Let’s address the uncomfortable reality: in many cases today, press releases are published as a courtesy.
A PR director calls, a brand spends elsewhere in the group, or the tie-up matters. This is relationship capital at work. But courtesy cannot scale a publishing business. And publishers who rely solely on goodwill are weakening their own industry.
The ecosystem must mature.
Earned media still has value—but only when it is truly earned.
If a brand launches something transformative, introduces real innovation, or impacts society meaningfully, editorial coverage will follow organically. But if every product refresh expects front-page treatment without commercial alignment, expectations must be recalibrated.
Publishers are not distribution charities. They are businesses. And in a world where creators are paid transparently, expecting publishers to provide free amplification is economically inconsistent.
The future belongs to curated storytelling.
The Real Value Today: Curation And Context
A raw press release says: “We launched a product.”
A curated feature says: “Here’s why this product matters to our audience, how it fits into broader trends, and what it signals about the market.”
The latter requires editorial judgment, audience data, search engine optimization, design integration, and strategic positioning. It’s what transforms noise into narrative. And narrative drives influence.
At 7awi, across lifestyle, business, automotive, and technology verticals, we see stronger results when brands collaborate on meaningful storytelling rather than transactional placements.
Quality over quantity is not a slogan. It is survival.
So, here’s the strategic takeaway. If brands value reputable publishers, they must invest in them. Not as charity. Not as obligation. But as strategic partners.
Commercial relationships enable:
- Editorial Integrity Revenue stability protects quality
- Long-Term Visibility Consistency compounds influence
- Data Access Audience insights improve targeting
- Integrated Campaigns Content, events, social, and B2B align
- Trust Capital Credibility enhances brand perception
Influencers are paid. Platforms are paid. Agencies are paid.
Publishers must also be paid.
Here’s the strategic shift brands have to make. Instead of asking media, “Can you publish this press release?,” pose the question: “How can we build a year-long content partnership that supports both our objectives?”
Instead of measuring number of clippings, consider factors like share of voice, audience engagement, lead quality, brand lift, and long-term visibility. Basically, instead of short bursts, invest in sustained storytelling.
That is how influence compounds.
A New Definition Of Earned
Maybe earned media needs a new definition.

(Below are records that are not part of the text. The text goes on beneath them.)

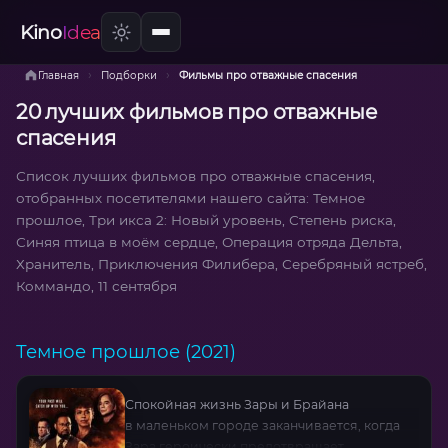
Kino
Idea
›
›
Главная
Подборки
Фильмы про отважные спасения
20 лучших фильмов про отважные
спасения
Список лучших фильмов про отважные спасения,
отобранных посетителями нашего сайта: Темное
прошлое, Три икса 2: Новый уровень, Степень риска,
Синяя птица в моём сердце, Операция отряда Дельта,
Хранитель, Приключения Филибера, Серебряный ястреб,
Коммандо, 11 сентября
Темное прошлое (2021)
Спокойная жизнь Зары и Брайана
в маленьком городе заканчивается, когда
Зара героически предотвращает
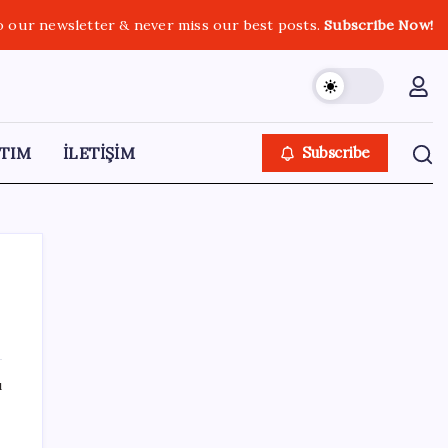
o our newsletter & never miss our best posts.
Subscribe Now!
TIM
İLETİŞİM
Subscribe
SON YAZILAR
ı
Ona yatıran köşeyi döndü: Yılbaşından beri
en çok kazandıran oldu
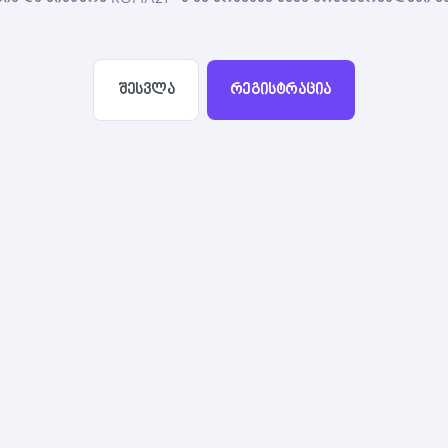
შესვლა
რეგისტრაცია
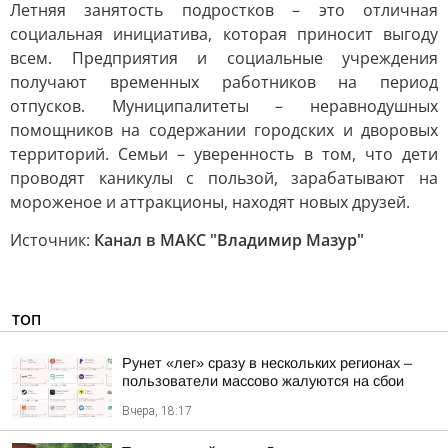
Летняя занятость подростков – это отличная
социальная инициатива, которая приносит выгоду
всем. Предприятия и социальные учреждения
получают временных работников на период
отпусков. Муниципалитеты – неравнодушных
помощников на содержании городских и дворовых
территорий. Семьи – уверенность в том, что дети
проводят каникулы с пользой, зарабатывают на
мороженое и аттракционы, находят новых друзей.
Источник:
Канал в МАКС "Владимир Мазур"
ТОП
Рунет «лег» сразу в нескольких регионах –
пользователи массово жалуются на сбои
Вчера, 18:17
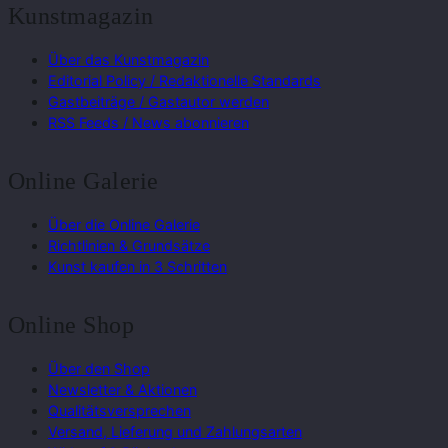
Kunstmagazin
Über das Kunstmagazin
Editorial Policy / Redaktionelle Standards
Gastbeiträge / Gastautor werden
RSS Feeds / News abonnieren
Online Galerie
Über die Online Galerie
Richtlinien & Grundsätze
Kunst kaufen in 3 Schritten
Online Shop
Über den Shop
Newsletter & Aktionen
Qualitätsversprechen
Versand, Lieferung und Zahlungsarten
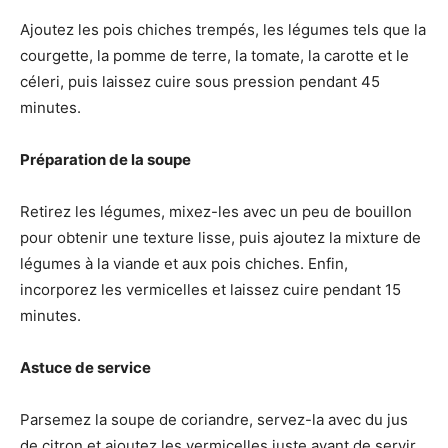
Ajoutez les pois chiches trempés, les légumes tels que la
courgette, la pomme de terre, la tomate, la carotte et le
céleri, puis laissez cuire sous pression pendant 45
minutes.
Préparation de la soupe
Retirez les légumes, mixez-les avec un peu de bouillon
pour obtenir une texture lisse, puis ajoutez la mixture de
légumes à la viande et aux pois chiches. Enfin,
incorporez les vermicelles et laissez cuire pendant 15
minutes.
Astuce de service
Parsemez la soupe de coriandre, servez-la avec du jus
de citron et ajoutez les vermicelles juste avant de servir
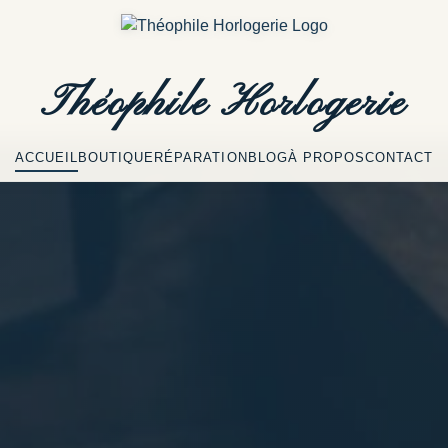
Théophile
Horlogerie
ACCUEIL
BOUTIQUE
RÉPARATION
BLOG
À PROPOS
CONTACT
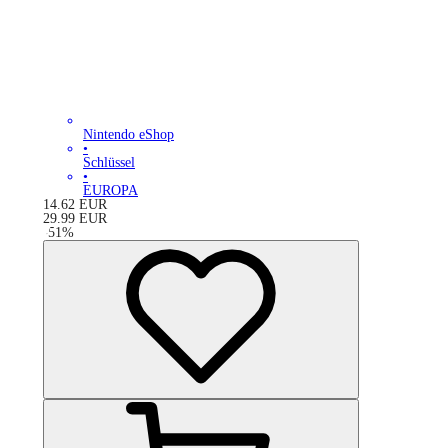
Nintendo eShop
•
Schlüssel
•
EUROPA
14.62
EUR
29.99
EUR
-
51
%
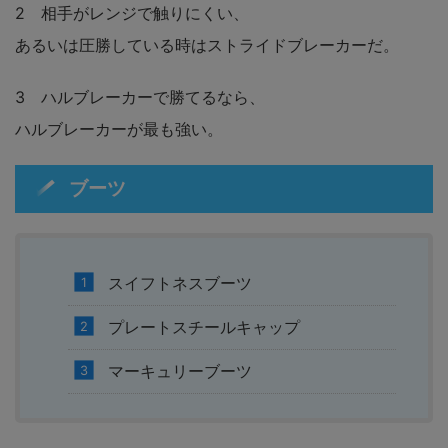
2 相手がレンジで触りにくい、
あるいは圧勝している時はストライドブレーカーだ。
3 ハルブレーカーで勝てるなら、
ハルブレーカーが最も強い。
ブーツ
スイフトネスブーツ
プレートスチールキャップ
マーキュリーブーツ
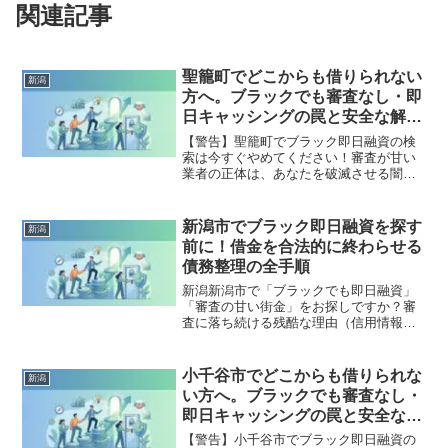
関連記事
聖籠町でどこからも借りられない
新潟
方へ。ブラックでも審査なし・即
日キャッシングの罠と安全な解決
策
【警告】聖籠町でブラック即日融資の検
索は今すぐやめてください！審査が甘い
業者の正体は、あなたを破滅させる闇金
です。どこからも借りられない状態は、
法的な手続きでリセット可能です。聖籠
町で違法業者を避け、借金地獄から抜け
新潟市でブラック即日融資を探す
新潟
出した方々の実体験と確実な解決策を完
前に！借金を合法的に終わらせる
全公開。
債務整理の全手順
新潟新潟市で「ブラックでも即日融資」
「審査の甘い街金」をお探しですか？審
査に落ち続ける残酷な理由（信用情報と
申し込みブラック）から、絶対に手を出
してはいけないソフト闇金の実態まで徹
底解説。多重債務の地獄から抜け出し、
小千谷市でどこからも借りられな
新潟
合法的に借金を減額・免除する「債務整
い方へ。ブラックでも審査なし・
理」の正しい知識と、今すぐ督促を止め
即日キャッシングの罠と安全な解
る無料相談窓口をご案内します。
決策
【警告】小千谷市でブラック即日融資の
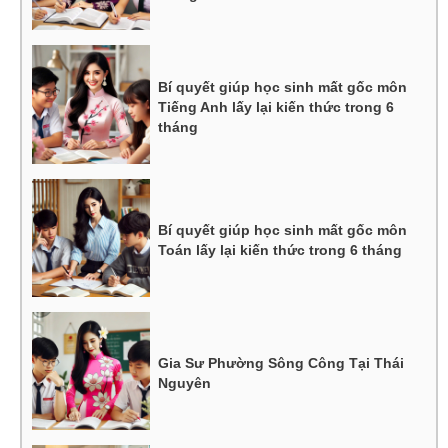
Bí quyết giúp học sinh mất gốc môn
Tiếng Anh lấy lại kiến thức trong 6
tháng
Bí quyết giúp học sinh mất gốc môn
Toán lấy lại kiến thức trong 6 tháng
Gia Sư Phường Sông Công Tại Thái
Nguyên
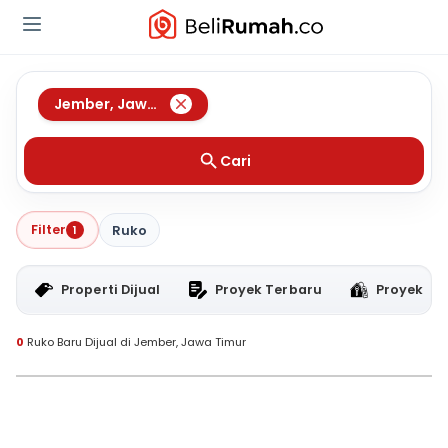
Jember
,
Jawa Timur
Cari
Filter
1
Ruko
Properti Dijual
Proyek Terbaru
Proyek RT
0
Ruko Baru Dijual di Jember, Jawa Timur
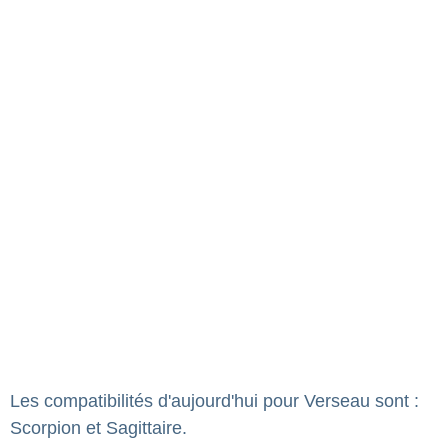
Les compatibilités d'aujourd'hui pour Verseau sont :
Scorpion et Sagittaire.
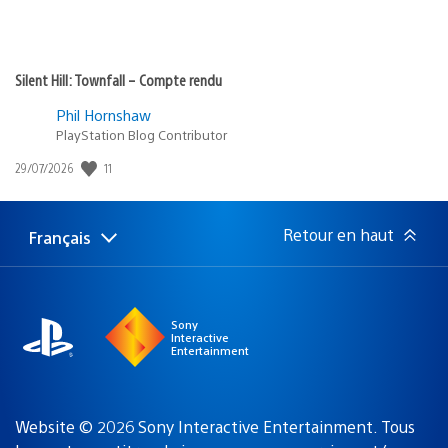
Silent Hill: Townfall – Compte rendu
Phil Hornshaw
PlayStation Blog Contributor
Date
11
29/07/2026
de
publication
:
Retour en haut
Français
Choisir
Région
une
actuelle
région
:
Sony
Interactive
Entertainment
Website © 2026 Sony Interactive Entertainment. Tous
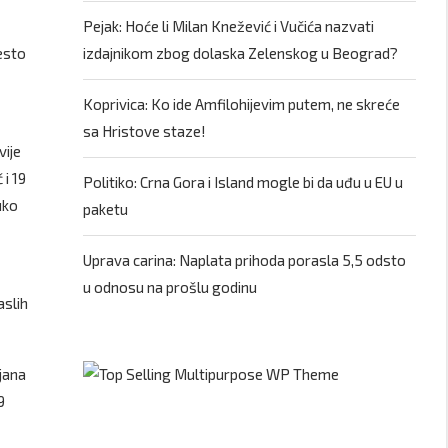
Pejak: Hoće li Milan Knežević i Vučića nazvati
esto
izdajnikom zbog dolaska Zelenskog u Beograd?
Koprivica: Ko ide Amfilohijevim putem, ne skreće
sa Hristove staze!
vije
 i 19
Politiko: Crna Gora i Island mogle bi da uđu u EU u
uko
paketu
Uprava carina: Naplata prihoda porasla 5,5 odsto
u odnosu na prošlu godinu
aslih
mjana
9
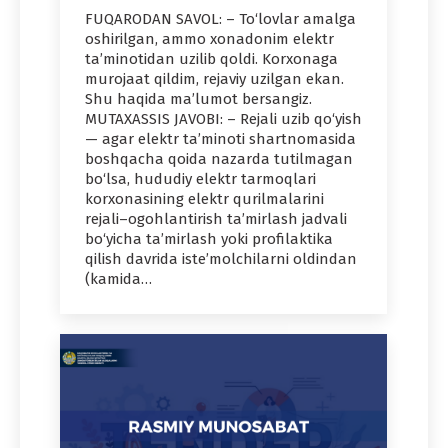
FUQARODAN SAVOL: – To‘lovlar amalga
oshirilgan, ammo xonadonim elektr
ta’minotidan uzilib qoldi. Korxonaga
murojaat qildim, rejaviy uzilgan ekan.
Shu haqida ma’lumot bersangiz.
MUTAXASSIS JAVOBI: – Rejali uzib qo‘yish
— agar elektr ta’minoti shartnomasida
boshqacha qoida nazarda tutilmagan
bo‘lsa, hududiy elektr tarmoqlari
korxonasining elektr qurilmalarini
rejali–ogohlantirish ta’mirlash jadvali
bo‘yicha ta’mirlash yoki profilaktika
qilish davrida iste’molchilarni oldindan
(kamida…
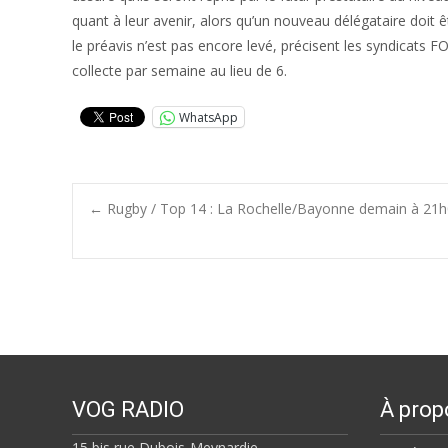
quant à leur avenir, alors qu’un nouveau délégataire doit ê
le préavis n’est pas encore levé, précisent les syndicats 
collecte par semaine au lieu de 6.
WhatsApp
Post
←
Rugby / Top 14 : La Rochelle/Bayonne demain à 21h
navigation
VOG RADIO
À prop
15 bis rue Dubois-Meynardie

Earned is not free. Earned is credible. And credibility is built through alignment, consistency, and investment
The publishers who survive this decade will need to build diversified revenue streams, protect editorial standards, leverage AI intelligently, create owned audiences, and form strategic commercial partnerships. Those who cling to outdated earned-only expectations will struggle.
The illusion that media exposure should be free is a relic of a different economic era. We are now in an attention economy dominated by platforms, creators, and algorithms. Publishers must compete within that system while maintaining trust and quality. And that requires resources.
At 7awi Media Group, we value partnerships. We respect PR professionals. We appreciate long-term relationships. But we are also clear-eyed about economics.
The press release as a standalone value proposition is outdated. The future belongs to curated storytelling, commercial alignment, and strategic collaboration.
The world has changed. The question is not whether earned media still exists. The question is whether we are brave enough to redefine it.